Открыв глаза, он прохрипел:

- Еще одна грань пройдена. Собрался подохнуть, вам всем сделать легче, но не смог. Тебя увидел и не смог, - Вадим косо усмехнулся, а Ксения не могла поверить, что случившееся было на самом деле, а не являлось плодом ее больного воображения.

Пытаясь унять дрожь, сотрясающую тело, она потянулась к вешалке за полотенцем, взяла безвольно висящую, словно плеть, руку Вадима, перевязала запястье ниже пореза, как того требовали основы первой медицинской помощи, надежно вдалбливаемые преподавателем по гражданской обороне на третьем курсе.

- Сигарету дай, - отстраненно попросил Вадим.

- Что? - брови Ксении изумленно поползли вверх.

- Сигарету, Ксеня, - скомандовала Метлицкий, и девушка только сейчас заметила пачку "Мальборо" и пепельницу, которые находились тут же, на полу, недалеко от того места, где они сидели.

Дрожащими руками она взяла зажигалку, достала сигарету из пачки, протянула Вадиму. Тот зажал ее между двумя окровавленными пальцами, задумчиво покрутил, затем вложил в рот, забрал у оторопевшей Ксении зажигалку. Чиркнул кремень, пламя показалось солнцем, дым наполнил пространство, успевшее впитать в себя металлический запах крови, раздражающий ноздри.

Ксения завороженно наблюдала за мужчиной, который едва не отправился на тот свет, но ему было всё нипочем. Очередная игра, проба на стойкость, новый вызов судьбе, из которого вновь он вышел победителем, усмехнулся безглазой старухе-смерти в лицо.

- Давай скорую вызову, - дрогнувшим голосом, произнесла девушка.

- Давай, - криво усмехнулся Вадим. - Меня в Канатчиковой даче уже давно ждут, руки потирают. Гебешники засунуть не могли, так пусть моя женщина сдаст в ласковые руки санитаров.

Он выпустил струйку дыма, еще раз усмехнулся. Улыбка получилась хищной, в ней играл неприкрытый вызов. Ксения так и не поняла, ком он был адресован: то ли ей, то ли Метлицкий насмешливо улыбался судьбе, то ли не страшась, в открытую играл в русскую рулетку со смертью. И сумасшедшим этого человека назвать было невозможно - он сознательно шел на риск, как будто лишь он мог дать ему наслаждение и ощущение остроты существования.

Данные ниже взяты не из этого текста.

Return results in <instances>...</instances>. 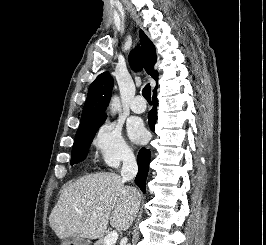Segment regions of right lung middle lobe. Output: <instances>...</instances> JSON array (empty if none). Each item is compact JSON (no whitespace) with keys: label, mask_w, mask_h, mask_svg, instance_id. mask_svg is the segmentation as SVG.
Listing matches in <instances>:
<instances>
[{"label":"right lung middle lobe","mask_w":266,"mask_h":245,"mask_svg":"<svg viewBox=\"0 0 266 245\" xmlns=\"http://www.w3.org/2000/svg\"><path fill=\"white\" fill-rule=\"evenodd\" d=\"M105 119L106 116L79 125V129L76 133L73 144V149L71 154V165L83 161L86 158L90 144L98 128L103 124Z\"/></svg>","instance_id":"1"}]
</instances>
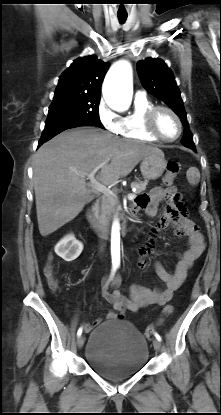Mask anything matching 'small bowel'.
<instances>
[{"label":"small bowel","mask_w":221,"mask_h":415,"mask_svg":"<svg viewBox=\"0 0 221 415\" xmlns=\"http://www.w3.org/2000/svg\"><path fill=\"white\" fill-rule=\"evenodd\" d=\"M161 202H166L162 218L151 229V236H154L162 228L171 224L179 236H187V248L180 254L179 261L173 273H169L159 262H155L154 267L158 277L164 282L165 288L148 289L139 285H132L129 295H125L120 289L122 279L120 275L113 274L106 277L102 284V297L112 305V309L107 312L106 320H113L121 317L125 310L138 311L148 305H164L170 301L174 292L182 285L186 279L189 269L196 259L202 254L205 248V241L202 234L197 231V226L188 221V210L185 201L177 191L176 187H156L147 194H140L135 199L133 209L144 210L147 216L156 215L158 206ZM152 250V240L140 248L138 266H147L146 257ZM101 319H96L91 325H86L85 329L90 330L98 326Z\"/></svg>","instance_id":"small-bowel-1"}]
</instances>
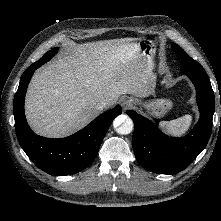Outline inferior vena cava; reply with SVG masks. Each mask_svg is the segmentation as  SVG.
<instances>
[{"instance_id":"obj_1","label":"inferior vena cava","mask_w":221,"mask_h":221,"mask_svg":"<svg viewBox=\"0 0 221 221\" xmlns=\"http://www.w3.org/2000/svg\"><path fill=\"white\" fill-rule=\"evenodd\" d=\"M107 105H108V101L106 99L102 98L97 102L96 107H97V109L102 110Z\"/></svg>"}]
</instances>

- Черт возьми, Вадим, зачем?! - со слезами на глазах, всхлипнула девушка.

- Проверить решил, а как это... Что чувствуешь, когда жизнь по капле уходит из тела. Говорят, что даже под кайфом таких ощущений не получишь. Рассказывал мне один суицидник, когда я... Короче, давно это было. Не фартит мне что-то в последнее время, устал я, Ксюха, - в пространство глухо произнес он.

- Устал он, - Ксения саркастически хмыкнула, - а что мне прикажешь делать? Смотреть, как ты себя гробишь, разводить руками или быть сестрой милосердия?

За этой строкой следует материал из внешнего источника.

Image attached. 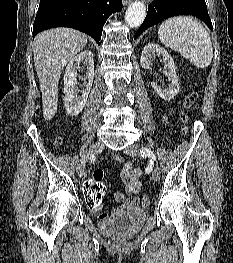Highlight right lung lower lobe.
Masks as SVG:
<instances>
[{
  "instance_id": "obj_1",
  "label": "right lung lower lobe",
  "mask_w": 233,
  "mask_h": 263,
  "mask_svg": "<svg viewBox=\"0 0 233 263\" xmlns=\"http://www.w3.org/2000/svg\"><path fill=\"white\" fill-rule=\"evenodd\" d=\"M122 10V0H41L33 25V37L53 27H71L101 44L106 19Z\"/></svg>"
}]
</instances>
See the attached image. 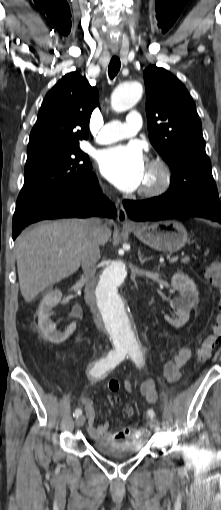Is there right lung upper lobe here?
<instances>
[{
	"label": "right lung upper lobe",
	"instance_id": "cb5924a9",
	"mask_svg": "<svg viewBox=\"0 0 221 510\" xmlns=\"http://www.w3.org/2000/svg\"><path fill=\"white\" fill-rule=\"evenodd\" d=\"M98 91L78 72H71L47 93L30 133L27 155L44 149L79 145L88 138Z\"/></svg>",
	"mask_w": 221,
	"mask_h": 510
}]
</instances>
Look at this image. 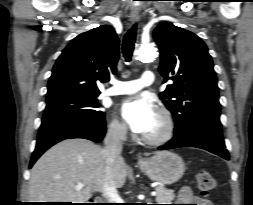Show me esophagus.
<instances>
[{
    "label": "esophagus",
    "mask_w": 253,
    "mask_h": 205,
    "mask_svg": "<svg viewBox=\"0 0 253 205\" xmlns=\"http://www.w3.org/2000/svg\"><path fill=\"white\" fill-rule=\"evenodd\" d=\"M139 18H140V15H139L137 12H132V13L130 14V21H131L132 23L137 22V21L139 20ZM138 162H139V163L143 162V158L139 157V158H138Z\"/></svg>",
    "instance_id": "obj_1"
}]
</instances>
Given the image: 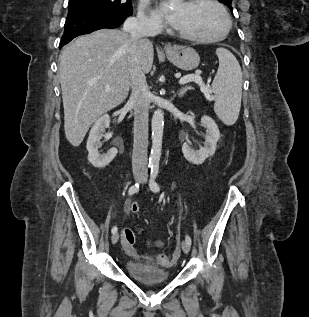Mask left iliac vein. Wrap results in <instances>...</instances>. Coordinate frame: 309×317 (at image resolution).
Instances as JSON below:
<instances>
[{
  "label": "left iliac vein",
  "mask_w": 309,
  "mask_h": 317,
  "mask_svg": "<svg viewBox=\"0 0 309 317\" xmlns=\"http://www.w3.org/2000/svg\"><path fill=\"white\" fill-rule=\"evenodd\" d=\"M141 181H142V183H146V182H147V175H144V176L142 177ZM181 247H182V250H183V252H184L185 254H188V253H189V251H190V244H189L186 240L182 241Z\"/></svg>",
  "instance_id": "4c4485c4"
}]
</instances>
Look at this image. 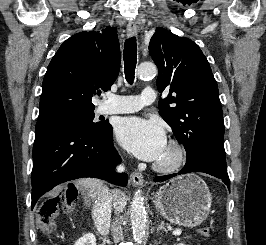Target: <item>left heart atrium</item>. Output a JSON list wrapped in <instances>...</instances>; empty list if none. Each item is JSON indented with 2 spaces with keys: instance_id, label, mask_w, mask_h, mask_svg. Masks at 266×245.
Returning <instances> with one entry per match:
<instances>
[{
  "instance_id": "1",
  "label": "left heart atrium",
  "mask_w": 266,
  "mask_h": 245,
  "mask_svg": "<svg viewBox=\"0 0 266 245\" xmlns=\"http://www.w3.org/2000/svg\"><path fill=\"white\" fill-rule=\"evenodd\" d=\"M115 132L124 148L145 161H157L167 145L165 131L155 120L121 118L115 125Z\"/></svg>"
}]
</instances>
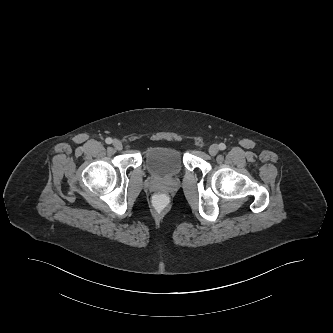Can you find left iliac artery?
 <instances>
[{"instance_id":"44dca946","label":"left iliac artery","mask_w":333,"mask_h":333,"mask_svg":"<svg viewBox=\"0 0 333 333\" xmlns=\"http://www.w3.org/2000/svg\"><path fill=\"white\" fill-rule=\"evenodd\" d=\"M219 149L220 150H225L226 149V145L224 143H220L219 144Z\"/></svg>"}]
</instances>
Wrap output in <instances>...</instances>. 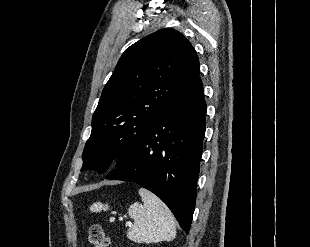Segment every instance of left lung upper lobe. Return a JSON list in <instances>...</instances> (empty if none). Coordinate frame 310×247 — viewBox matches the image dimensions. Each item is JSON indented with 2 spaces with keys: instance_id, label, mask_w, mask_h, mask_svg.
<instances>
[{
  "instance_id": "1",
  "label": "left lung upper lobe",
  "mask_w": 310,
  "mask_h": 247,
  "mask_svg": "<svg viewBox=\"0 0 310 247\" xmlns=\"http://www.w3.org/2000/svg\"><path fill=\"white\" fill-rule=\"evenodd\" d=\"M199 60L178 31L164 28L125 50L92 118L81 171L129 159L162 112L199 77Z\"/></svg>"
}]
</instances>
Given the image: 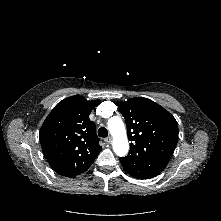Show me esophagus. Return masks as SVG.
<instances>
[{"label":"esophagus","mask_w":221,"mask_h":221,"mask_svg":"<svg viewBox=\"0 0 221 221\" xmlns=\"http://www.w3.org/2000/svg\"><path fill=\"white\" fill-rule=\"evenodd\" d=\"M104 141L106 142V144H111L112 143V138L108 137Z\"/></svg>","instance_id":"obj_1"}]
</instances>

- Ксень, - Вадим коснулся рукой ее волос, скользнул нежно по щеке, - я ж тебя не держу. Можешь уйти. Давно пора тебе это сделать. Только, - он замолчал на несколько секунд. - Тогда меня уже ничего не спасет. Устал я, Ксюха. Задолбался биться головой о стену тупости и непроходимого идиотизма в этой стране. Вам всем, кто рядом, жизнь отравлять.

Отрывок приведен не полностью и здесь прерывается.